══ Data
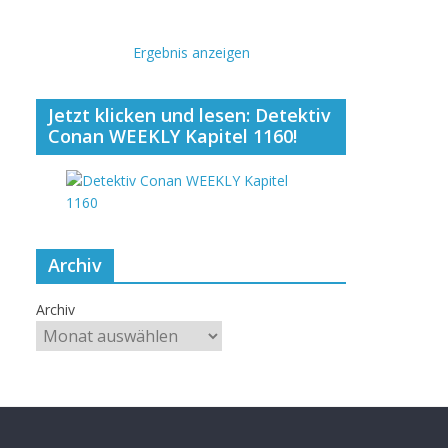
Ergebnis anzeigen
Jetzt klicken und lesen: Detektiv
Conan WEEKLY Kapitel 1160!
Archiv
Archiv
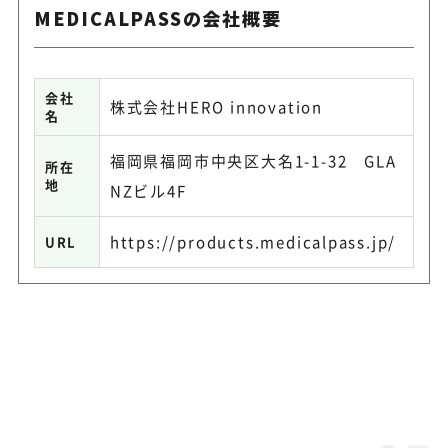
MEDICALPASSの会社概要
会社
株式会社HERO innovation
名
福岡県福岡市中央区大名1-1-32 GLA
所在
地
NZビル4F
https://products.medicalpass.jp/
URL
════
◆ Goal of the exercise: The entries above must be output exactly, with every image left out.

◆ Written answer:
Ergebnis anzeigen
Jetzt klicken und lesen: Detektiv
Conan WEEKLY Kapitel 1160!
Archiv
Archiv
MEDICALPASSの会社概要
会社
株式会社HERO innovation
名
福岡県福岡市中央区大名1-1-32 GLA
所在
地
NZビル4F
https://products.medicalpass.jp/
URL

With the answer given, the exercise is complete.